(WHAT IS NEEDED) A verbatim reproduction of the following listing is required; omit the pictures.

(RAW DATA)

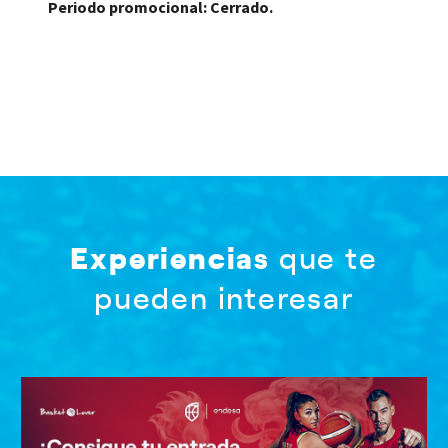
Periodo promocional: Cerrado.
Experiencias
que te
pueden interesar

(WRITTEN SOLUTION)
Periodo promocional: Cerrado.
Experiencias
que te
pueden interesar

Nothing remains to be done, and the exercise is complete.